Problem
Starting at the line that contains "Privacy Policy", return every line down to the end of the records below, exactly as written.

Records for processing
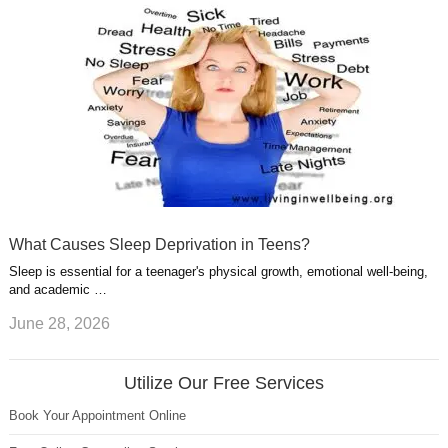
What Causes Sleep Deprivation in Teens?
Sleep is essential for a teenager's physical growth, emotional well-being,
and academic …
June 28, 2026
Utilize Our Free Services
Book Your Appointment Online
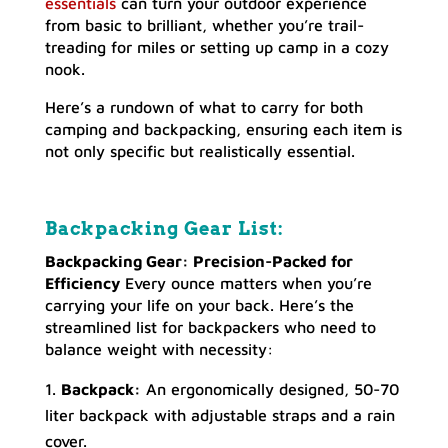
essentials
can turn your outdoor experience
from basic to brilliant, whether you’re trail-
treading for miles or setting up camp in a cozy
nook.
Here’s a rundown of what to carry for both
camping and backpacking, ensuring each item is
not only specific but realistically essential.
Backpacking Gear List:
Backpacking Gear: Precision-Packed for
Efficiency
Every ounce matters when you’re
carrying your life on your back. Here’s the
streamlined list for backpackers who need to
balance weight with necessity:
Backpack:
An ergonomically designed, 50-70
liter backpack with adjustable straps and a rain
cover.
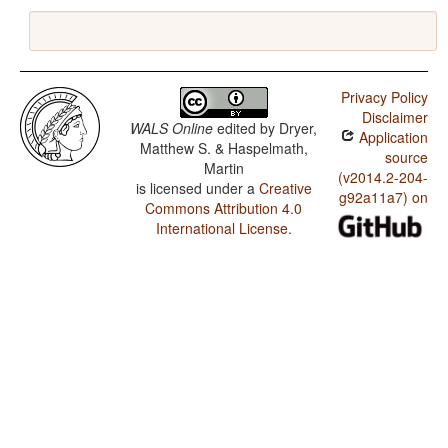
Privacy Policy
Disclaimer
WALS Online
edited by
Dryer,
Application
Matthew S. & Haspelmath,
source
Martin
(v2014.2-204-
is licensed under a
Creative
g92a11a7) on
Commons Attribution 4.0
International License
.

Your response
Privacy Policy
Disclaimer
WALS Online
edited by
Dryer,
Application
Matthew S. & Haspelmath,
source
Martin
(v2014.2-204-
is licensed under a
Creative
g92a11a7) on
Commons Attribution 4.0
International License
.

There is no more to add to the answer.